Guillaume répondait en écho, et chacune de ses réponses tombait claire et tranchante comme une lame d’acier. L’attitude haute et calme de sa femme avait éveillé en lui toutes les fiertés de son sang. Il n’avait plus une faiblesse, il voulait racheter ses abandons nerveux, en acceptant avec courage le dénouement fatal qu’il croyait deviner.
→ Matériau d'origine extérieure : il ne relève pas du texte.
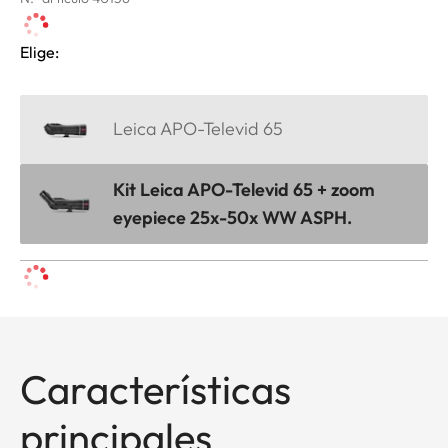
Elige:
Leica APO-Televid 65
Kit Leica APO-Televid 65 + zoom
eyepiece 25x-50x WW ASPH.
Características
principales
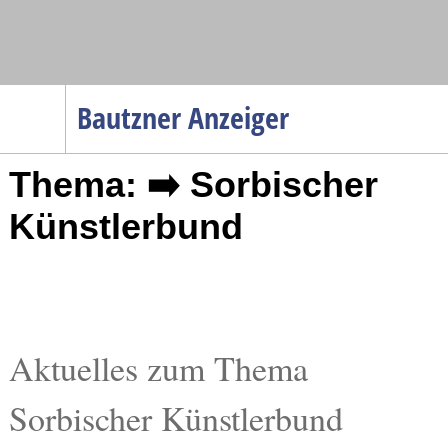
Navigation
Bautzner Anzeiger
Startseite
Thema: ➡️ Sorbischer
Menüpunkte
Politik
Künstlerbund
Gesellschaft
Wirtschaft
Service
Verkehr
Aktuelles zum Thema
Gesundheit
Sorbischer Künstlerbund
Kultur
Sport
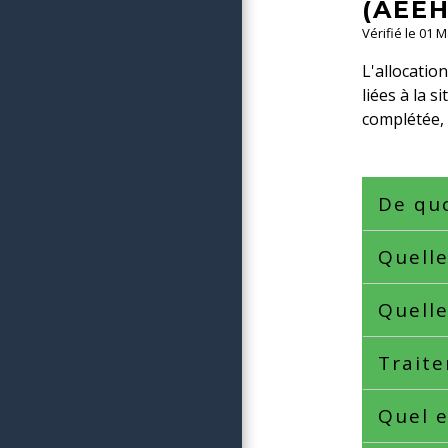
(AEEH
Vérifié le 01 
L'allocatio
liées à la 
complétée, 
De quo
Quelle
Quelle
Trait
Quel 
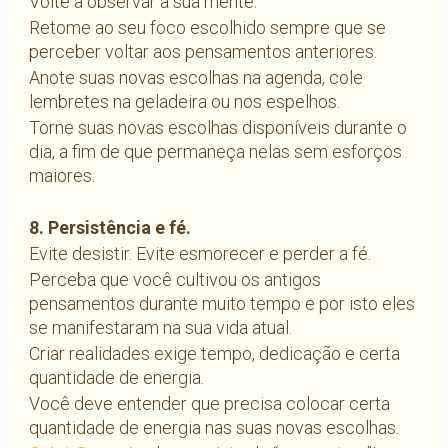
Volte a observar a sua mente.
Retome ao seu foco escolhido sempre que se
perceber voltar aos pensamentos anteriores.
Anote suas novas escolhas na agenda, cole
lembretes na geladeira ou nos espelhos.
Torne suas novas escolhas disponíveis durante o
dia, a fim de que permaneça nelas sem esforços
maiores.
8. Persistência e fé.
Evite desistir. Evite esmorecer e perder a fé.
Perceba que você cultivou os antigos
pensamentos durante muito tempo e por isto eles
se manifestaram na sua vida atual.
Criar realidades exige tempo, dedicação e certa
quantidade de energia.
Você deve entender que precisa colocar certa
quantidade de energia nas suas novas escolhas.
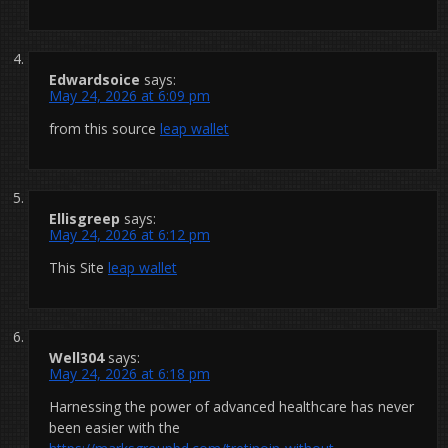
Edwardsoice
says:
May 24, 2026 at 6:09 pm
from this source
leap wallet
Ellisgreep
says:
May 24, 2026 at 6:12 pm
This Site
leap wallet
Well304
says:
May 24, 2026 at 6:18 pm
Harnessing the power of advanced healthcare has never
been easier with the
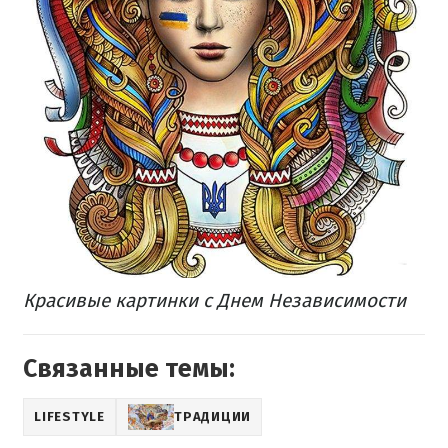
Красивые картинки с Днем Независимости
Связанные темы:
LIFESTYLE
ТРАДИЦИИ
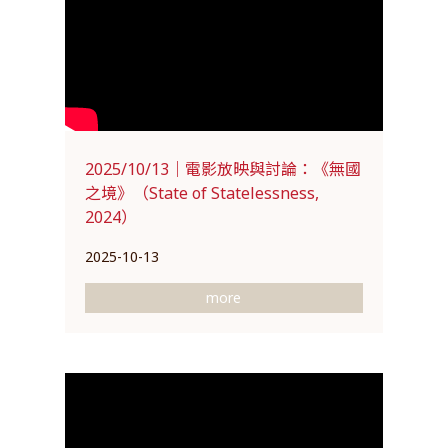
2025/10/13｜電影放映與討論：《無國
之境》（State of Statelessness,
2024）
2025-10-13
more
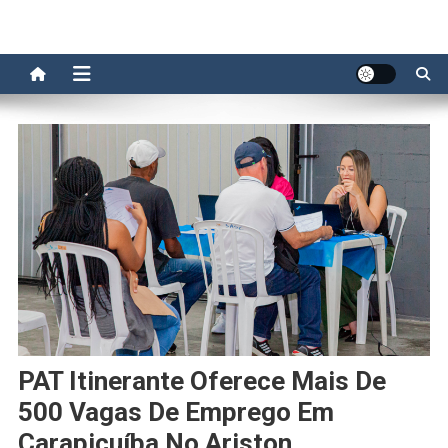
PAT Itinerante Oferece Mais De
500 Vagas De Emprego Em
Carapicuíba No Ariston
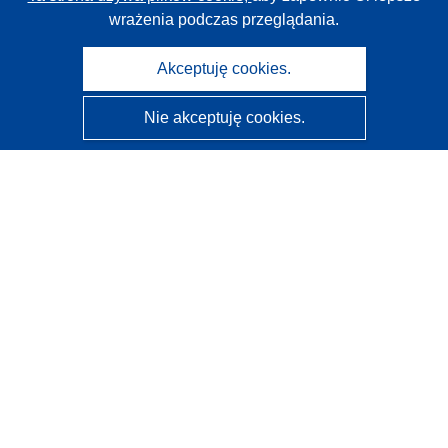
wrażenia podczas przeglądania.
Akceptuję cookies.
Nie akceptuję cookies.
CORDIS - Wyniki badań wspieranych przez UE
Administratorem tej strony internetowej jest
Urząd
Publikacji Unii Europejskiej
Dostępność
Częściowo zautomatyzowana klasyfikacja projektów -
Informacja na temat wyjaśnialności
Kontakt
Skontaktuj się z naszym punktem Help Desk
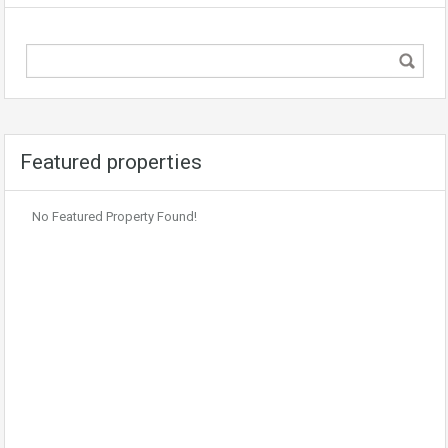
Featured properties
No Featured Property Found!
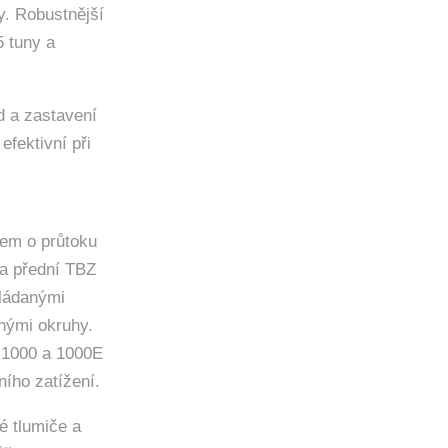
y. Robustnější
5 tuny a
d a zastavení
fektivní při
lem o průtoku
 a přední TBZ
vládanými
nými okruhy.
, 1000 a 1000E
ního zatížení.
é tlumiče a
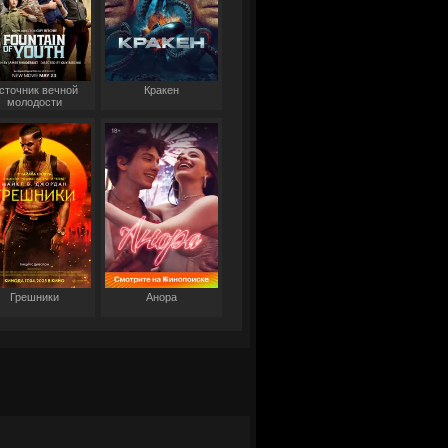
сточник вечной
Кракен
молодости
Грешники
Анора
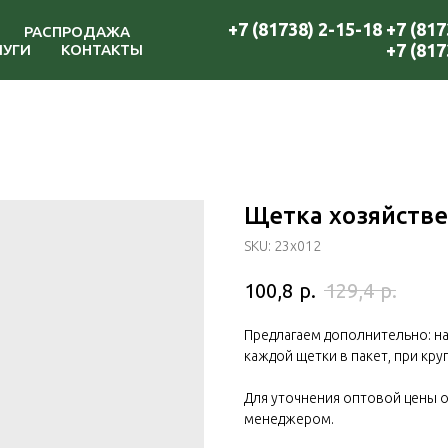
+7 (81738) 2-15-18
+7 (817
РАСПРОДАЖА
+7 (817
ЛУГИ
КОНТАКТЫ
Щетка хозяйстве
SKU:
23х012
р.
р.
100,8
129,4
Предлагаем дополнительно: на
каждой щетки в пакет, при кру
Для уточнения оптовой цены о
менеджером.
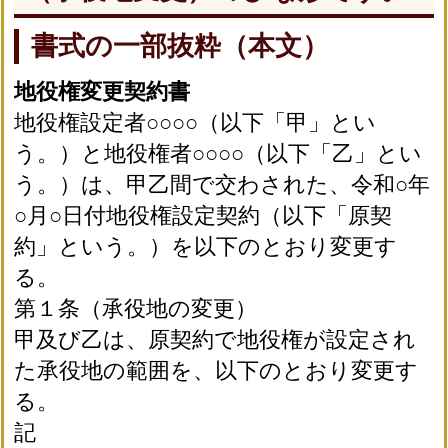
書式の一部抜粋（本文）
地役権変更契約書
地役権設定者○○○○（以下「甲」とい
う。）と地役権者○○○○（以下「乙」とい
う。）は、甲乙間で交わされた、令和○年
○月○日付地役権設定契約（以下「原契
約」という。）を以下のとおり変更す
る。
第１条（承役地の変更）
甲及び乙は、原契約で地役権が設定され
た承役地の範囲を、以下のとおり変更す
る。
記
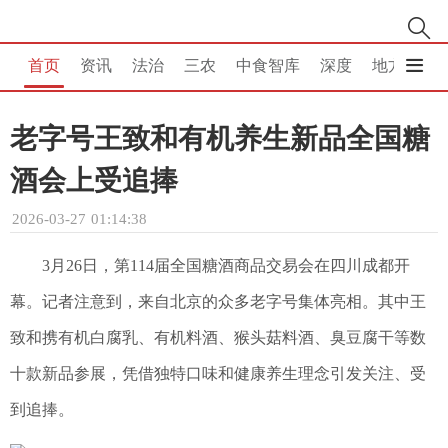
首页
资讯
法治
三农
中食智库
深度
地方
消
老字号王致和有机养生新品全国糖
酒会上受追捧
2026-03-27 01:14:38
3月26日，第114届全国糖酒商品交易会在四川成都开
幕。记者注意到，来自北京的众多老字号集体亮相。其中王
致和携有机白腐乳、有机料酒、猴头菇料酒、臭豆腐干等数
十款新品参展，凭借独特口味和健康养生理念引发关注、受
到追捧。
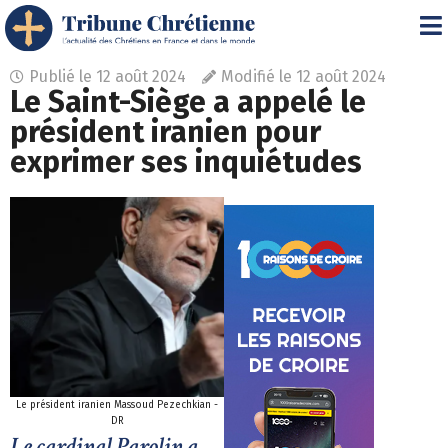
Publié le
12 août 2024
Modifié le 12 août 2024
Le Saint-Siège a appelé le
président iranien pour
exprimer ses inquiétudes
Le président iranien Massoud Pezechkian -
DR
Le cardinal Parolin a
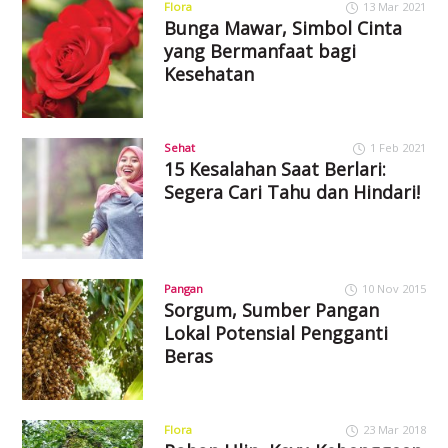
Flora
13 Mar 2021
Bunga Mawar, Simbol Cinta
yang Bermanfaat bagi
Kesehatan
Sehat
1 Feb 2021
15 Kesalahan Saat Berlari:
Segera Cari Tahu dan Hindari!
Pangan
10 Nov 2015
Sorgum, Sumber Pangan
Lokal Potensial Pengganti
Beras
Flora
23 Mar 2018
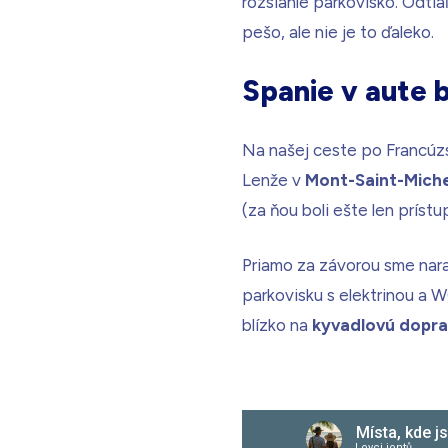
rozsiahle parkovisko. Odtia
pešo, ale nie je to ďaleko.
Spanie v aute 
Na našej ceste po Francúzs
Lenže v
Mont-Saint-Mich
(za ňou boli ešte len prístu
Priamo za závorou ​​sme nara
parkovisku s elektrinou a W
blízko na
kyvadlovú dopr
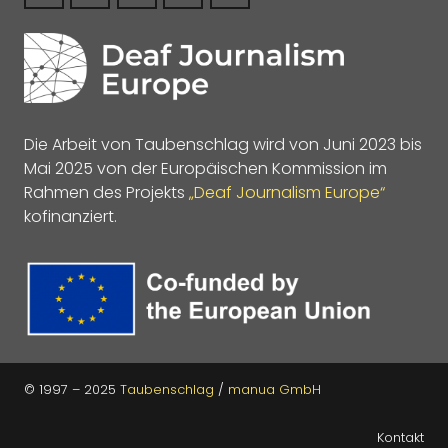
Die Arbeit von Taubenschlag wird von Juni 2023 bis
Mai 2025 von der Europäischen Kommission im
Rahmen des Projekts
„Deaf Journalism Europe“
kofinanziert.
© 1997 – 2025
Taubenschlag
/
manua GmbH
Kontakt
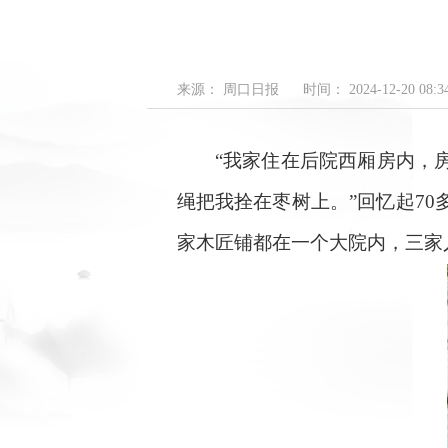
来源： 周口日报
时间： 2024-12-20 08:34
“我家住在后院西厢房内，房
绳把我拴在枣树上。”回忆起7
家木匠铺都在一个大院内，三家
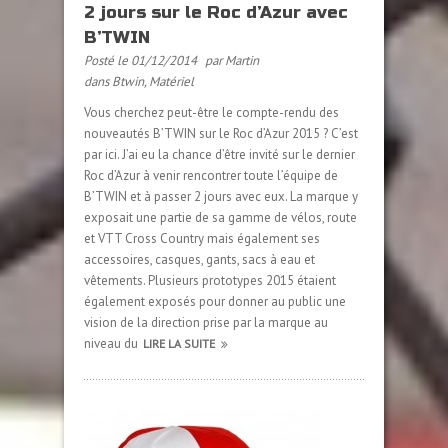
2 jours sur le Roc d’Azur avec
B’TWIN
Posté le 01/12/2014
par Martin
dans
Btwin
,
Matériel
Vous cherchez peut-être le compte-rendu des
nouveautés B’TWIN sur le Roc d’Azur 2015 ? C’est
par ici. J’ai eu la chance d’être invité sur le dernier
Roc d’Azur à venir rencontrer toute l’équipe de
B’TWIN et à passer 2 jours avec eux. La marque y
exposait une partie de sa gamme de vélos, route
et VTT Cross Country mais également ses
accessoires, casques, gants, sacs à eau et
vêtements. Plusieurs prototypes 2015 étaient
également exposés pour donner au public une
vision de la direction prise par la marque au
niveau du
LIRE LA SUITE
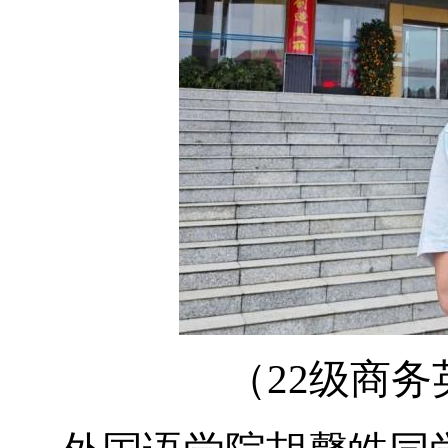
（22级商务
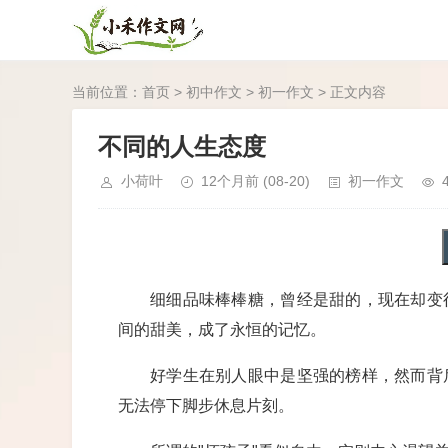
当前位置：
首页
>
初中作文
>
初一作文
> 正文内容
不同的人生态度
小荷叶
12个月前
(08-20)
初一作文
细细品味棒棒糖，曾经是甜的，现在却变
间的甜美，成了永恒的记忆。
好学生在别人眼中是坚强的榜样，然而背
无法停下脚步休息片刻。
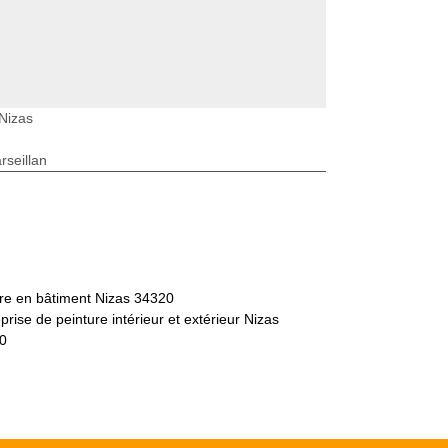
 Nizas
seillan
tre en bâtiment Nizas 34320
prise de peinture intérieur et extérieur Nizas
0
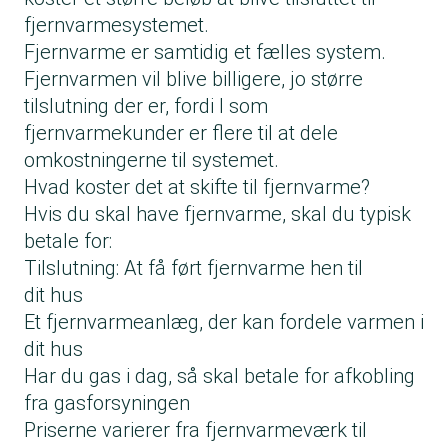
fjernvarmesystemet.
Fjernvarme er samtidig et fælles system.
Fjernvarmen vil blive billigere, jo større
tilslutning der er, fordi I som
fjernvarmekunder er flere til at dele
omkostningerne til systemet.
Hvad koster det at skifte til fjernvarme?
Hvis du skal have fjernvarme, skal du typisk
betale for:
Tilslutning: At få ført fjernvarme hen til
dit hus
Et fjernvarmeanlæg, der kan fordele varmen i
dit hus
Har du gas i dag, så skal betale for afkobling
fra gasforsyningen
Priserne varierer fra fjernvarmeværk til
— À moins, continua Madeleine avec amertume, que tu ne veuilles vivre séparé de moi, toi dans une chambre et moi dans une autre, comme certains époux qui s’acceptent seulement devant le monde, pour sauver les apparences. Nous venons de voir quelques-uns de ces ménages à Paris. Voudrais-tu tenter cette vie ?

— Non, s’écria le jeune homme, je t’aime encore, Madeleine… Nous nous aimons, et c’est cela qui nous tue, n’est-ce pas ?… Si je te conserve, je veux rester ton mari, ton amant. Tu as bien vu, à Paris, nous n’avons pu nous plier à cette existence d’égoïsme. Nous devons vivre aux bras l’un de l’autre ou ne plus vivre.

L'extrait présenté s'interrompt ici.